LastPass a confirmé que des attaquants ayant infiltré Klue, une plateforme de veille concurrentielle, ont pu accéder à des données de son service client. Les informations compromises incluent des données personnelles de clients et des contenus de dossiers d'assistance.

Cette attaque s'inscrit dans le prolongement de la compromission de Klue, une opération qui a déjà causé des dégâts significatifs dans le secteur technologique. L'attaque supply chain visant Klue avait déjà exposé les données Salesforce de plusieurs entreprises de cybersécurité, illustrant l'ampleur de la brèche initialement ouverte.

Pour LastPass, ce n'est pas la première fois que des données clients sont exposées. L'entreprise avait déjà subi une violation majeure en 2022, qui avait conduit à l'exfiltration de coffres-forts chiffrés. Ce nouvel incident, bien que distinct, réveille les inquiétudes sur la sécurité globale de la plateforme.

Pourquoi c'est important

LastPass est utilisé par des millions d'entreprises à travers le monde, dont de nombreuses en Europe. En tant que sous-traitant au sens du RGPD, une violation de données affectant des utilisateurs européens déclenche un ensemble d'obligations pour les responsables de traitement.

L'article 33 du RGPD impose une notification à l'autorité de contrôle compétente dans les 72 heures suivant la connaissance de la violation, lorsqu'elle est susceptible d'engendrer un risque pour les droits et libertés des personnes. L'article 34 prévoit quant à lui une communication directe aux personnes concernées si le risque est élevé.

La CNIL a publié un scénario type pour gérer une cyberattaque chez un sous-traitant, qui détaille précisément ce parcours de notification : double obligation (responsable de traitement + accompagnement des clients), organisation de crise documentée, et chaîne de notification sous 72 heures.

Pour les DPO, la question centrale est celle de la responsabilité contractuelle : votre contrat de sous-traitance avec LastPass prévoit-il des obligations claires en matière de notification d'incident, de délais et de coopération ? L'article 28 du RGPD impose ces garanties à tout sous-traitant traitant des données pour votre compte.

Ce que ça change pour les organisations

Vérifier votre exposition. Si vous avez soumis des tickets au support LastPass contenant des informations sensibles — identifiants, configurations, données utilisateurs — considérez que ces informations peuvent avoir été compromises.
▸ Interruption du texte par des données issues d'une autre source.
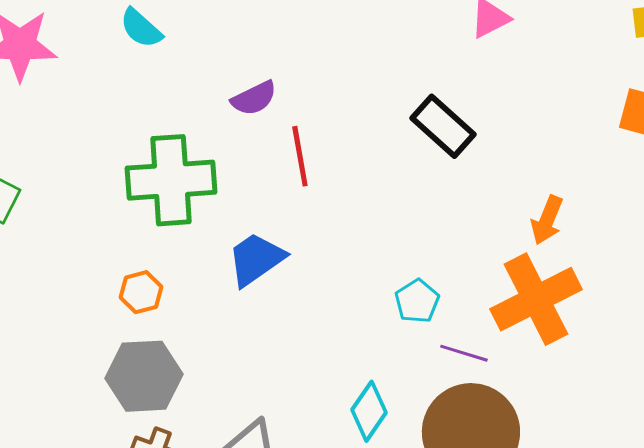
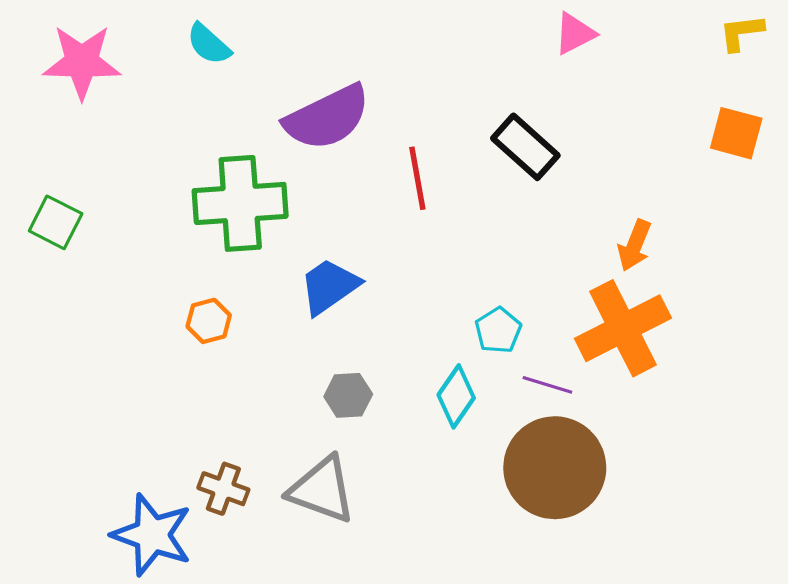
purple semicircle: (254, 98) -> (327, 117), size x1.8
red line: (300, 156) -> (417, 178), moved
gray hexagon: (144, 376) -> (348, 395), moved, size x0.6
cyan diamond: (369, 411) -> (456, 396), moved

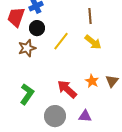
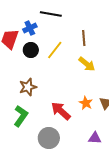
yellow line: (61, 41) -> (55, 50), moved
brown star: (27, 48) -> (28, 87), moved
purple triangle: (85, 116) -> (95, 138), moved

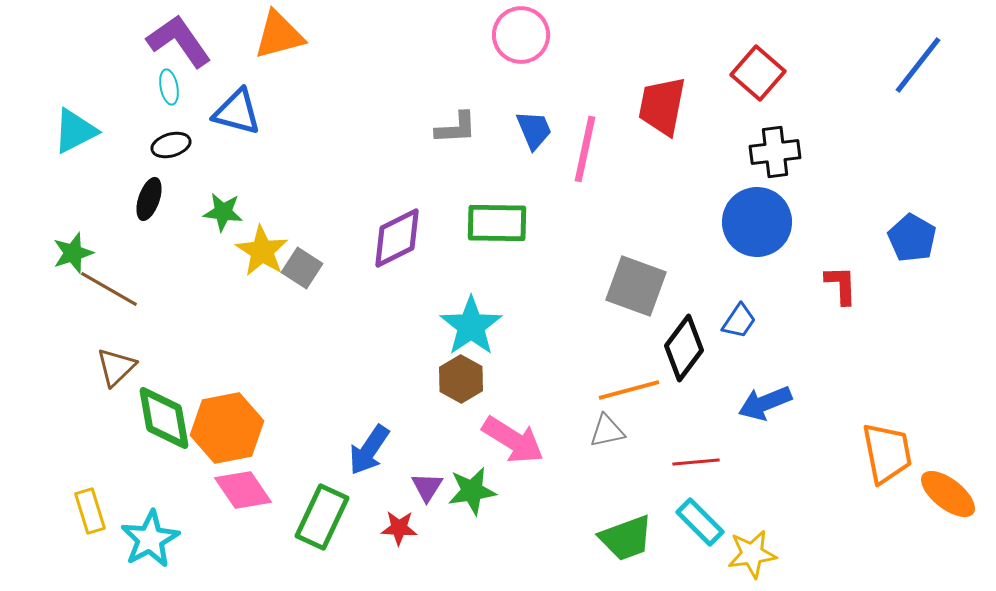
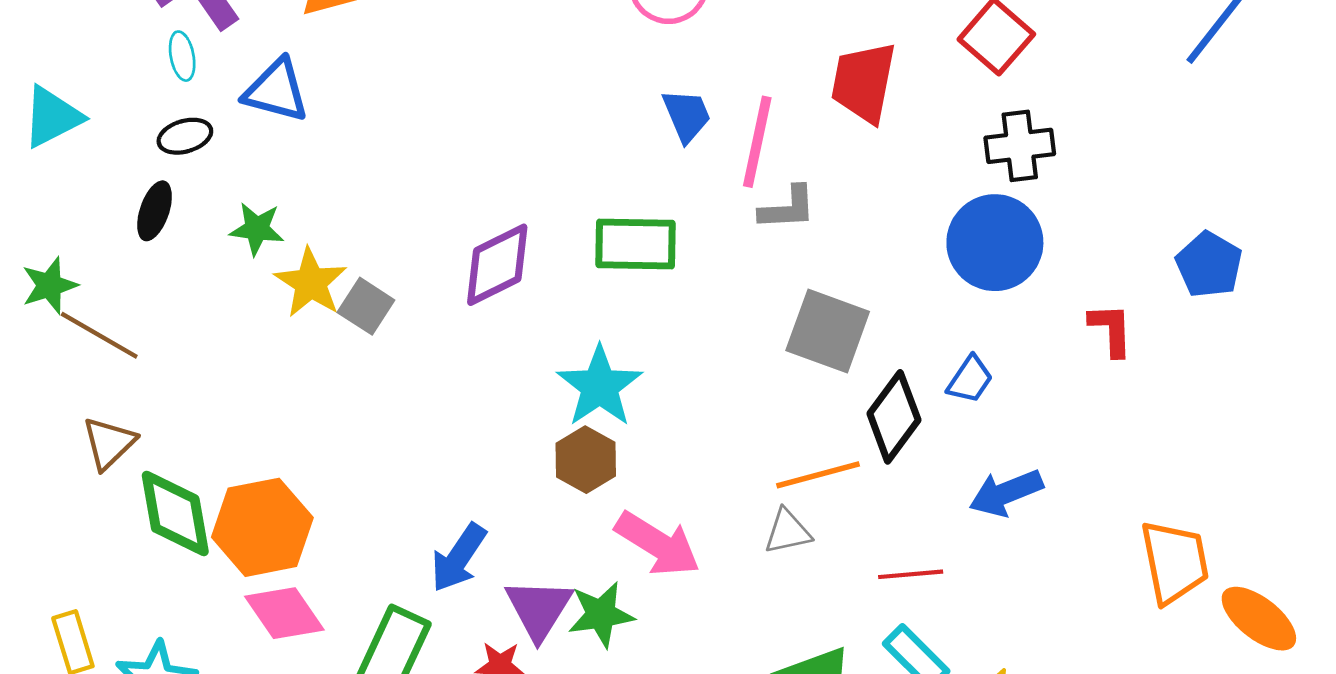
gray L-shape: (456, 128) -> (788, 208), moved
purple triangle: (427, 487) -> (539, 609), size x1.6

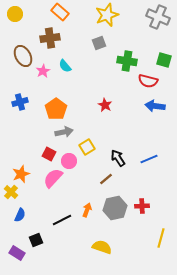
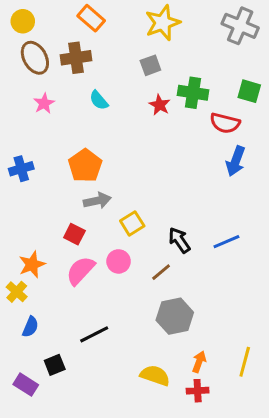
brown ellipse: (23, 56) -> (35, 58), moved
pink star: (43, 71) -> (44, 103), moved
blue cross: (20, 102) -> (21, 169), moved
red star: (105, 105) -> (160, 105), moved
blue arrow: (155, 106) -> (236, 161), turned -78
pink circle: (69, 161) -> (119, 261), moved
red cross: (142, 206) -> (198, 391), moved
orange arrow: (87, 210) -> (199, 362), moved

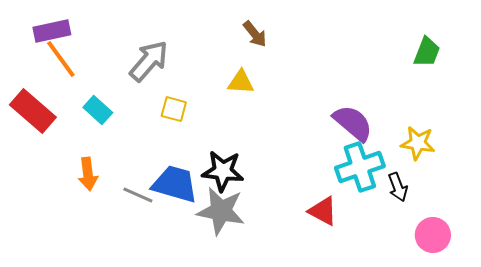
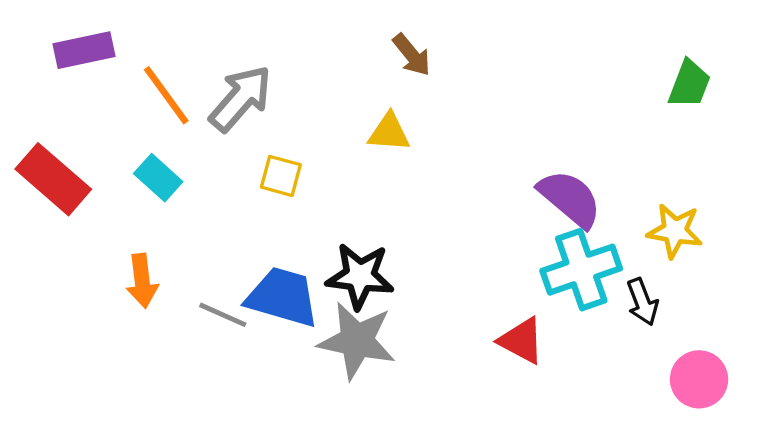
orange line: (61, 59) -> (166, 95), moved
Auditer votre DPA. Votre accord de traitement des données avec LastPass doit prévoir des obligations de notification en cas d'incident. Vérifiez que vous êtes bien informé dans les délais requis et que LastPass respecte ses engagements contractuels au titre de l'article 28 RGPD.

Notifier si nécessaire. Si des données personnelles de vos utilisateurs ou collaborateurs ont transité par le support LastPass, vous devez évaluer si une notification à la CNIL — voire aux personnes concernées — s'impose. Notre guide sur la violation de données détaille les critères d'évaluation à appliquer.

Renforcer votre gestion des mots de passe. Au-delà de LastPass, cet incident pose la question de la dépendance à des gestionnaires de mots de passe tiers. Notre guide sur la génération de mots de passe sécurisés en conformité RGPD rappelle les bonnes pratiques recommandées par la CNIL.

L'incident souligne également la nécessité d'un audit régulier de vos sous-traitants, y compris des outils de sécurité eux-mêmes — souvent exemptés de revue alors qu'ils concentrent les accès les plus critiques.

Ce que Leto pense de cette décision

Cet incident illustre une réalité inconfortable : les outils dédiés à la sécurité sont des cibles de choix précisément parce qu'ils concentrent des accès critiques. Confier la gestion de vos mots de passe à un tiers, c'est aussi lui confier une surface d'attaque considérable.

Les DPO ont trop souvent tendance à faire confiance aux éditeurs de solutions de sécurité sans les soumettre aux mêmes exigences contractuelles que les autres sous-traitants. Or un gestionnaire de mots de passe traite des données très sensibles et doit faire l'objet du même niveau d'exigence : DPA solide, droit d'audit, notification d'incident encadrée.

La récurrence des incidents chez LastPass devrait également alerter les DSI et les DPO : à un moment donné, les antécédents d'un prestataire deviennent un critère de qualification du risque à intégrer dans votre cartographie des sous-traitants.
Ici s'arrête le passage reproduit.